INDORAYATODAY.COM – Sekretaris Kabinet (Seskab) Teddy Indra Wijaya meminta PT Kereta Api Indonesia (Persero) untuk melakukan renovasi dan pengembangan menyeluruh pada Stasiun Gambir, Jakarta Pusat.
Langkah ini bertujuan agar salah satu stasiun legendaris di Jakarta tersebut semakin selaras dengan dinamika mobilitas perkotaan yang modern.
Teddy menyebutkan bahwa penguatan transportasi publik merupakan visi besar Presiden Prabowo Subianto. “Mumpung Pak Presiden memberikan perhatian besar di perkeretaapian, tolong (Stasiun Gambir) direnovasi, dipercantik, dan dipernyaman,” ujar Teddy dalam keterangan tertulisnya, Rabu (24/12).
Menanggapi usulan tersebut, Direktur Utama PT KAI (Persero) Bobby Rasyidin menyatakan siap mengembangkan Stasiun Gambir menjadi kawasan Transit Oriented Development (TOD). Penataan ini nantinya mencakup integrasi antarmoda yang lebih lancar antara Kereta Jarak Jauh, Commuter Line, hingga MRT Jakarta.

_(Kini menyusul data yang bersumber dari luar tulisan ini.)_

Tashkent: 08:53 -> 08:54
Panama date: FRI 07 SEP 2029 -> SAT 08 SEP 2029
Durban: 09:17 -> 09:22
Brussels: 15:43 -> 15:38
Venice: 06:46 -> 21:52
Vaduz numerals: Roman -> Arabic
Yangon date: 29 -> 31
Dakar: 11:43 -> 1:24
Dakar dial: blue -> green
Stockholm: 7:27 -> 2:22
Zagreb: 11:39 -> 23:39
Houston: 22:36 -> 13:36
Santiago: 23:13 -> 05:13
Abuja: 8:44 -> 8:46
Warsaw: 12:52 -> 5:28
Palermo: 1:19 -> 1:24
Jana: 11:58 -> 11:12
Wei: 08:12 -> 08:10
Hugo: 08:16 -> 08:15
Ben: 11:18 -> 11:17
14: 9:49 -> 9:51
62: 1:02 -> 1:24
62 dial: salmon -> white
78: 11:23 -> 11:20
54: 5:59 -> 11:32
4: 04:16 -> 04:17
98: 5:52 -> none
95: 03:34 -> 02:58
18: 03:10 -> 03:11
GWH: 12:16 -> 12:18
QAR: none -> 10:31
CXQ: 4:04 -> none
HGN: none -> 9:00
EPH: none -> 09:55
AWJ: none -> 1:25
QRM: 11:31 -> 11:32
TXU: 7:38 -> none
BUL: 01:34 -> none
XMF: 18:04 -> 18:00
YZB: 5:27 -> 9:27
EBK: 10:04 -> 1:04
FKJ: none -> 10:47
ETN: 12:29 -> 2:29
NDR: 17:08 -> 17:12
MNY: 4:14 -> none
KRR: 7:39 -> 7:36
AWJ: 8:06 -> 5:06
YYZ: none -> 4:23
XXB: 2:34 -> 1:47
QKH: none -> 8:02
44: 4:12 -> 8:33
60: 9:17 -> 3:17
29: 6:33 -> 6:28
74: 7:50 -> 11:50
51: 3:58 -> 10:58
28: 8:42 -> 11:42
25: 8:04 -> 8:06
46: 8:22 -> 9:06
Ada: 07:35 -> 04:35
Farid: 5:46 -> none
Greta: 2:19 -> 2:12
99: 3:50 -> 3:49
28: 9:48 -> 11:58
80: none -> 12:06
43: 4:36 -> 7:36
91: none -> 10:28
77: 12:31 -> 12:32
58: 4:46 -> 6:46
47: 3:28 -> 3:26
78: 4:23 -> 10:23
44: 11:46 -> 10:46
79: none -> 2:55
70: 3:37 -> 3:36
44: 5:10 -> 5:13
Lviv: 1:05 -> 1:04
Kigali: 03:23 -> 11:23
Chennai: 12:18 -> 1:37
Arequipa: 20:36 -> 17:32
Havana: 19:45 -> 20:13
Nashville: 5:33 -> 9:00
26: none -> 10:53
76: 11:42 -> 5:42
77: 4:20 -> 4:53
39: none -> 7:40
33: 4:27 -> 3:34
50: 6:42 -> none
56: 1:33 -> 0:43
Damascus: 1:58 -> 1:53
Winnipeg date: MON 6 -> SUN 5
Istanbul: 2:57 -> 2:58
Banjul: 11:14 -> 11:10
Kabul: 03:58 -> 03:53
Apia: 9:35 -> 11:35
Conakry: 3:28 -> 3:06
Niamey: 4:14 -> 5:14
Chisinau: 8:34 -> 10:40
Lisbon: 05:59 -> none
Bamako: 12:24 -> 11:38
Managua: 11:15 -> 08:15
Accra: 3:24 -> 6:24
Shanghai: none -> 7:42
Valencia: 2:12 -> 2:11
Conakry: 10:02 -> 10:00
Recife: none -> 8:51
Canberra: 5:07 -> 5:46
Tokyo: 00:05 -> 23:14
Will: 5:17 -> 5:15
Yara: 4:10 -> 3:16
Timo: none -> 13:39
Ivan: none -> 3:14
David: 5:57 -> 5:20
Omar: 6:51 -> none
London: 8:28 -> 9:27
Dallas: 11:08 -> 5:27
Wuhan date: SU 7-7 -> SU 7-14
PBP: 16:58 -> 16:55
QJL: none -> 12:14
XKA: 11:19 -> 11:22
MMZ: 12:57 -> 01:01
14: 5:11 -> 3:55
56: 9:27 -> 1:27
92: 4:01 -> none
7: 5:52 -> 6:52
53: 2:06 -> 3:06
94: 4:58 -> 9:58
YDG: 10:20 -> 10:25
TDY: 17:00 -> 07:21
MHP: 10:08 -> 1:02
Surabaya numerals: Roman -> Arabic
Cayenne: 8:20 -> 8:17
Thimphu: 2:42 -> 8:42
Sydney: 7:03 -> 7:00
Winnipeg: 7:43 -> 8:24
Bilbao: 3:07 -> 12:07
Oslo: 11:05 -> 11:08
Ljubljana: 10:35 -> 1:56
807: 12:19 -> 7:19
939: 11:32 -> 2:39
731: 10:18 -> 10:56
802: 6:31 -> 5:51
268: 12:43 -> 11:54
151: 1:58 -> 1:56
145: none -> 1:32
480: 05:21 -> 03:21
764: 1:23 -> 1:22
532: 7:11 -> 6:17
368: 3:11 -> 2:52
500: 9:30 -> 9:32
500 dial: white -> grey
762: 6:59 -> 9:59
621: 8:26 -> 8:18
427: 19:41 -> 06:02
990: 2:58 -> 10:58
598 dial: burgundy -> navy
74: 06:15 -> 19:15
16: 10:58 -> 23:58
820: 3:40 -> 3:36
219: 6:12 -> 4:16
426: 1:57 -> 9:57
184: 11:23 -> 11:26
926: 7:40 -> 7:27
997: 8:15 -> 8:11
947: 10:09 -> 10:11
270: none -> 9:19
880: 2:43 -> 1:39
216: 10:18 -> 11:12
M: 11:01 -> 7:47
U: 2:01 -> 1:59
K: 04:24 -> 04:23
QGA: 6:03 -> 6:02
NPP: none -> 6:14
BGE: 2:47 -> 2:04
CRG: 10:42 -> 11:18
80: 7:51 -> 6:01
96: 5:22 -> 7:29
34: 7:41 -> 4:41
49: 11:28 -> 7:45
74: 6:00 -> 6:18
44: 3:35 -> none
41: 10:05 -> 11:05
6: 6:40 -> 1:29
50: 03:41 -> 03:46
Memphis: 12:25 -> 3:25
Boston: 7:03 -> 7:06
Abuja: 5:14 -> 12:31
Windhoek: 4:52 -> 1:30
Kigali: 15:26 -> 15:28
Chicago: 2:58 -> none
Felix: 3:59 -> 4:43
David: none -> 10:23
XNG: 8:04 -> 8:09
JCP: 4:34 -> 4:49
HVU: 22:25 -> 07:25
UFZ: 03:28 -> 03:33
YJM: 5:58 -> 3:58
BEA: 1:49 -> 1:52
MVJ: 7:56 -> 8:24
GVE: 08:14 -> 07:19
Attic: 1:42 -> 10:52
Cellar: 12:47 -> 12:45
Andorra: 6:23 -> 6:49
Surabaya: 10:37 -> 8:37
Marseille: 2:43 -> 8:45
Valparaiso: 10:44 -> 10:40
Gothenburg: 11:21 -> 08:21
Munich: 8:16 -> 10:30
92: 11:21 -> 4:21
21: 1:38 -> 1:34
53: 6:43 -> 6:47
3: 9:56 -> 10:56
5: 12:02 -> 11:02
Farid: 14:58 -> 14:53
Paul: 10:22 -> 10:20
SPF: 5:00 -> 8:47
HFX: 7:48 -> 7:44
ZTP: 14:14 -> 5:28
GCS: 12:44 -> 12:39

“Pengembangan akan difokuskan pada optimalisasi lahan untuk zona komersial dan ruang publik multifungsi yang terintegrasi dengan kawasan Monumen Nasional (Monas),” jelas Bobby.
Hingga Selasa (23/12), Stasiun Gambir tercatat melayani lebih dari 150 ribu pelanggan selama masa Angkutan Nataru 2025/2026. Angka mobilitas yang tinggi ini memperkuat urgensi pengembangan stasiun sebagai simpul utama transportasi nasional di jantung ibu kota.